=== Information given ===

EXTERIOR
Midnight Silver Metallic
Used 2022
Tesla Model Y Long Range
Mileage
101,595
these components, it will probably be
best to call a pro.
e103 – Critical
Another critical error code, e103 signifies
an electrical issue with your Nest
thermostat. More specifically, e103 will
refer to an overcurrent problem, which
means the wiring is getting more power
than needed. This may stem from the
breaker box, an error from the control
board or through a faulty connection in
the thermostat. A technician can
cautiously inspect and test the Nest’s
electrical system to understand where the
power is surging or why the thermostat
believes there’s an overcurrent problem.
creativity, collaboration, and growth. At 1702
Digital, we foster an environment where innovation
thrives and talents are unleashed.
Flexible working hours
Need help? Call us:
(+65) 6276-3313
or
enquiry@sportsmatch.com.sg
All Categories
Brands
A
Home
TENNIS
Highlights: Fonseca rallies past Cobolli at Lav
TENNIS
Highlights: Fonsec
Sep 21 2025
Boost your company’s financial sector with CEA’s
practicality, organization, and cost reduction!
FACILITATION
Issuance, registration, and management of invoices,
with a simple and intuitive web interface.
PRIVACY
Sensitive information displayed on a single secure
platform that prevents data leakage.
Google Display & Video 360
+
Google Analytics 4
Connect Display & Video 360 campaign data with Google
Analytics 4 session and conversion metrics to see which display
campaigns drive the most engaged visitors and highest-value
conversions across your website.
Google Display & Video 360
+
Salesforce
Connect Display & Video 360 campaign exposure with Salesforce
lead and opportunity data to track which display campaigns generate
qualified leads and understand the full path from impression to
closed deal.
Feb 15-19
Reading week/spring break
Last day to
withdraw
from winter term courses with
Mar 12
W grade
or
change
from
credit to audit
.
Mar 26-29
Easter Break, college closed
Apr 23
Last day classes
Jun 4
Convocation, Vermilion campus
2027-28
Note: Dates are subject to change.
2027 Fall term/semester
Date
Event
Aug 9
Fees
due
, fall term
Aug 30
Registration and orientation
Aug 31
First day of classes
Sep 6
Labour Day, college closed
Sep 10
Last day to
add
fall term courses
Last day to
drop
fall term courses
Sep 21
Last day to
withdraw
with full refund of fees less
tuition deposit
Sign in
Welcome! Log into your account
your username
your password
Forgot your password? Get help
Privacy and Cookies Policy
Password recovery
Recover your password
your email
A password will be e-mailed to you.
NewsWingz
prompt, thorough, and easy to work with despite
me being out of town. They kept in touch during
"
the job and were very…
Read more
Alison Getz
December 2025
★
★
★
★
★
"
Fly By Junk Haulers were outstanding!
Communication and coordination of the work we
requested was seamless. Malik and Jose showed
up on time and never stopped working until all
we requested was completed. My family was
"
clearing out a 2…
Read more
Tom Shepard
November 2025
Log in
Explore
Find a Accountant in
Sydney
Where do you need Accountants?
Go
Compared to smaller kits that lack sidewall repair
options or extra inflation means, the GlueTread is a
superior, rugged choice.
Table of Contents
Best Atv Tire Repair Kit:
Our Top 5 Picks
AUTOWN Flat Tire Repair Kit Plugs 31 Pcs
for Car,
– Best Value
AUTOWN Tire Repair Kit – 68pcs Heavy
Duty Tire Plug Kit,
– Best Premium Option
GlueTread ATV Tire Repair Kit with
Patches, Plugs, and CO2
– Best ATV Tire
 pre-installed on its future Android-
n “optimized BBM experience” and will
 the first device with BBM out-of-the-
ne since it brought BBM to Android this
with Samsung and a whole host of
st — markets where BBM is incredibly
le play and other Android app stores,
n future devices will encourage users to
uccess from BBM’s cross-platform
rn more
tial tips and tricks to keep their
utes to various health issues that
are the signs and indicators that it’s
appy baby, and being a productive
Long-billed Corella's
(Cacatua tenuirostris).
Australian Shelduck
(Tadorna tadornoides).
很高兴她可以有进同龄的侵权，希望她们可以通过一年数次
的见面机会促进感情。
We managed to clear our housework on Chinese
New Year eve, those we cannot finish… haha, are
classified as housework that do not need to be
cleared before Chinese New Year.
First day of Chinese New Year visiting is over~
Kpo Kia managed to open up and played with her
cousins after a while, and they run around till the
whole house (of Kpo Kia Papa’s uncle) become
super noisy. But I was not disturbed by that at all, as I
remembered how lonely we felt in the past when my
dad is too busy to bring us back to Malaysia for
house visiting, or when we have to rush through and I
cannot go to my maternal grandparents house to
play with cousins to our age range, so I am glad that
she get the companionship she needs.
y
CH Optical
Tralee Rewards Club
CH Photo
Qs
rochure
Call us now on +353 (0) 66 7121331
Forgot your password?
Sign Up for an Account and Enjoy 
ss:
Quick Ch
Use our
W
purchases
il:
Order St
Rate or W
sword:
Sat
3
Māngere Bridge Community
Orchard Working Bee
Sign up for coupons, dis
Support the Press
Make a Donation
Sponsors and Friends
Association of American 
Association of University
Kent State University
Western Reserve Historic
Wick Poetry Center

===

About this task: Set down the records again, exactly.

Exercise solution:
EXTERIOR
Midnight Silver Metallic
Used 2022
Tesla Model Y Long Range
Mileage
101,595
these components, it will probably be
best to call a pro.
e103 – Critical
Another critical error code, e103 signifies
an electrical issue with your Nest
thermostat. More specifically, e103 will
refer to an overcurrent problem, which
means the wiring is getting more power
than needed. This may stem from the
breaker box, an error from the control
board or through a faulty connection in
the thermostat. A technician can
cautiously inspect and test the Nest’s
electrical system to understand where the
power is surging or why the thermostat
believes there’s an overcurrent problem.
creativity, collaboration, and growth. At 1702
Digital, we foster an environment where innovation
thrives and talents are unleashed.
Flexible working hours
Need help? Call us:
(+65) 6276-3313
or
enquiry@sportsmatch.com.sg
All Categories
Brands
A
Home
TENNIS
Highlights: Fonseca rallies past Cobolli at Lav
TENNIS
Highlights: Fonsec
Sep 21 2025
Boost your company’s financial sector with CEA’s
practicality, organization, and cost reduction!
FACILITATION
Issuance, registration, and management of invoices,
with a simple and intuitive web interface.
PRIVACY
Sensitive information displayed on a single secure
platform that prevents data leakage.
Google Display & Video 360
+
Google Analytics 4
Connect Display & Video 360 campaign data with Google
Analytics 4 session and conversion metrics to see which display
campaigns drive the most engaged visitors and highest-value
conversions across your website.
Google Display & Video 360
+
Salesforce
Connect Display & Video 360 campaign exposure with Salesforce
lead and opportunity data to track which display campaigns generate
qualified leads and understand the full path from impression to
closed deal.
Feb 15-19
Reading week/spring break
Last day to
withdraw
from winter term courses with
Mar 12
W grade
or
change
from
credit to audit
.
Mar 26-29
Easter Break, college closed
Apr 23
Last day classes
Jun 4
Convocation, Vermilion campus
2027-28
Note: Dates are subject to change.
2027 Fall term/semester
Date
Event
Aug 9
Fees
due
, fall term
Aug 30
Registration and orientation
Aug 31
First day of classes
Sep 6
Labour Day, college closed
Sep 10
Last day to
add
fall term courses
Last day to
drop
fall term courses
Sep 21
Last day to
withdraw
with full refund of fees less
tuition deposit
Sign in
Welcome! Log into your account
your username
your password
Forgot your password? Get help
Privacy and Cookies Policy
Password recovery
Recover your password
your email
A password will be e-mailed to you.
NewsWingz
prompt, thorough, and easy to work with despite
me being out of town. They kept in touch during
"
the job and were very…
Read more
Alison Getz
December 2025
★
★
★
★
★
"
Fly By Junk Haulers were outstanding!
Communication and coordination of the work we
requested was seamless. Malik and Jose showed
up on time and never stopped working until all
we requested was completed. My family was
"
clearing out a 2…
Read more
Tom Shepard
November 2025
Log in
Explore
Find a Accountant in
Sydney
Where do you need Accountants?
Go
Compared to smaller kits that lack sidewall repair
options or extra inflation means, the GlueTread is a
superior, rugged choice.
Table of Contents
Best Atv Tire Repair Kit:
Our Top 5 Picks
AUTOWN Flat Tire Repair Kit Plugs 31 Pcs
for Car,
– Best Value
AUTOWN Tire Repair Kit – 68pcs Heavy
Duty Tire Plug Kit,
– Best Premium Option
GlueTread ATV Tire Repair Kit with
Patches, Plugs, and CO2
– Best ATV Tire
 pre-installed on its future Android-
n “optimized BBM experience” and will
 the first device with BBM out-of-the-
ne since it brought BBM to Android this
with Samsung and a whole host of
st — markets where BBM is incredibly
le play and other Android app stores,
n future devices will encourage users to
uccess from BBM’s cross-platform
rn more
tial tips and tricks to keep their
utes to various health issues that
are the signs and indicators that it’s
appy baby, and being a productive
Long-billed Corella's
(Cacatua tenuirostris).
Australian Shelduck
(Tadorna tadornoides).
很高兴她可以有进同龄的侵权，希望她们可以通过一年数次
的见面机会促进感情。
We managed to clear our housework on Chinese
New Year eve, those we cannot finish… haha, are
classified as housework that do not need to be
cleared before Chinese New Year.
First day of Chinese New Year visiting is over~
Kpo Kia managed to open up and played with her
cousins after a while, and they run around till the
whole house (of Kpo Kia Papa’s uncle) become
super noisy. But I was not disturbed by that at all, as I
remembered how lonely we felt in the past when my
dad is too busy to bring us back to Malaysia for
house visiting, or when we have to rush through and I
cannot go to my maternal grandparents house to
play with cousins to our age range, so I am glad that
she get the companionship she needs.
y
CH Optical
Tralee Rewards Club
CH Photo
Qs
rochure
Call us now on +353 (0) 66 7121331
Forgot your password?
Sign Up for an Account and Enjoy 
ss:
Quick Ch
Use our
W
purchases
il:
Order St
Rate or W
sword:
Sat
3
Māngere Bridge Community
Orchard Working Bee
Sign up for coupons, dis
Support the Press
Make a Donation
Sponsors and Friends
Association of American 
Association of University
Kent State University
Western Reserve Historic
Wick Poetry Center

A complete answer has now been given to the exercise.